L’histoire des camps d’internement de la fin de la IIIe République, qui ont accueilli des républicains espagnols, puis les « ressortissants ennemis » qui fuyaient le nazisme, doit prendre en compte les multiples soutiens de Français ordinaires.

L’histoire des camps d’internement, au temps de la IIIe République finissante, s’écrit souvent dans l’épouvante de ce qui va advenir, comme enfermée dans une généalogie qui mènerait à Vichy et à l’occupant nazi. Or, à se frotter aux archives, certaines inédites[1], se révèle une société internée diverse, complexe, traversée de hiérarchies sociales et de tensions entre nationalités.
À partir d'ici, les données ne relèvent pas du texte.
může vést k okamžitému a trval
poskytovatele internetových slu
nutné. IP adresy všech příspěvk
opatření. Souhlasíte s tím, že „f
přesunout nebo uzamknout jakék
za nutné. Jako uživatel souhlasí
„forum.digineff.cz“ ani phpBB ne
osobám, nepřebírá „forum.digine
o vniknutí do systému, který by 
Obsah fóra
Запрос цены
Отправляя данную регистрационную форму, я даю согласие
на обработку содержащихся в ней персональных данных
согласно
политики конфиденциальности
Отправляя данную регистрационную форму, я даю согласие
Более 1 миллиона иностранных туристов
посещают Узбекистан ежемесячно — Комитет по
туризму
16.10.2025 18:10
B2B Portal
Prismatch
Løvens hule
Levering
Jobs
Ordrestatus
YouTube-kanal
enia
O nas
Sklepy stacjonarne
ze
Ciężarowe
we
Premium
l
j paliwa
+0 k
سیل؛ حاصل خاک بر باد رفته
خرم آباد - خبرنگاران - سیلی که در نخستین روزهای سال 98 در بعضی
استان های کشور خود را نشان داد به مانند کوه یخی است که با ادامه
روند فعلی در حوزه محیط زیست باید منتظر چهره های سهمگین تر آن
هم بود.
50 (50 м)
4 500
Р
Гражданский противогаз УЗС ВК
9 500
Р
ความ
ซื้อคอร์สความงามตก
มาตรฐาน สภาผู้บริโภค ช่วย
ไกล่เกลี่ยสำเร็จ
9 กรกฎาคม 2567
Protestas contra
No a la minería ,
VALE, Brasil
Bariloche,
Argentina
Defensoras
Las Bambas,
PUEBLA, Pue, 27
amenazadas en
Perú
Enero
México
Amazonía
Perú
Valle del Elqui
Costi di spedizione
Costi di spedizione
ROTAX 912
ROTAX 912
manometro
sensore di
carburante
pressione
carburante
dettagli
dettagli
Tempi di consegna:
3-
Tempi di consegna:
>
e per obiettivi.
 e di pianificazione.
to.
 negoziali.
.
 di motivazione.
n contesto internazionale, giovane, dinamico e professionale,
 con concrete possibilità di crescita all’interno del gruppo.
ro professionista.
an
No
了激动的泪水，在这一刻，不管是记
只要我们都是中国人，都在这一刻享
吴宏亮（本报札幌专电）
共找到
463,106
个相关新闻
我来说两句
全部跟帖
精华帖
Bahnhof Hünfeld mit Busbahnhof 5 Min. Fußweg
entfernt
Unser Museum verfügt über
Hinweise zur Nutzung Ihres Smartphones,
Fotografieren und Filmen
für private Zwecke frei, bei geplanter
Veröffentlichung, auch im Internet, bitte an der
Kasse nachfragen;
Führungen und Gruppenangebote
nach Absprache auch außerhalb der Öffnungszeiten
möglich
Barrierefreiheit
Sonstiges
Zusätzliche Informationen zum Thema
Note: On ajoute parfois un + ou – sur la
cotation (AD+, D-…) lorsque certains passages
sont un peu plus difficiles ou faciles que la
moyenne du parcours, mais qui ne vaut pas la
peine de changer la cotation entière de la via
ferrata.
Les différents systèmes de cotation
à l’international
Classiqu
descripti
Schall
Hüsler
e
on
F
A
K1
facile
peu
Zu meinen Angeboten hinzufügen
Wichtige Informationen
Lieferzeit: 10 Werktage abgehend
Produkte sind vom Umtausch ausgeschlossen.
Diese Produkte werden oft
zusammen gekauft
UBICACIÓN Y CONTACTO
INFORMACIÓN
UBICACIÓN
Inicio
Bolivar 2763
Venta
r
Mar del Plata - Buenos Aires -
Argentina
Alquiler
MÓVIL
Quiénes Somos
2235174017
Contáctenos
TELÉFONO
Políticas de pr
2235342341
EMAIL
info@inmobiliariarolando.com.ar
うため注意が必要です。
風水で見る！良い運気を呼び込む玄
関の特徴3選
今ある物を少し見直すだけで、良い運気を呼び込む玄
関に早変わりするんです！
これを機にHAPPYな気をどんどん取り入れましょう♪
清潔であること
Se trouvent également conservées, dans ces fonds archivistiques, des lettres de Français et d’étrangers de toute condition, qui essaient de se faufiler dans les interstices de liberté laissés par les autorités pour réclamer la libération d’un interné. Ces paroles chorales, qui se font entendre jusqu’au mois de mai 1940, disent, collectivement, une forme d’hospitalité en dépit du camp qui nuance – et parfois met à mal – les analogies proposées entre l’internement républicain et la répression des années d’occupation.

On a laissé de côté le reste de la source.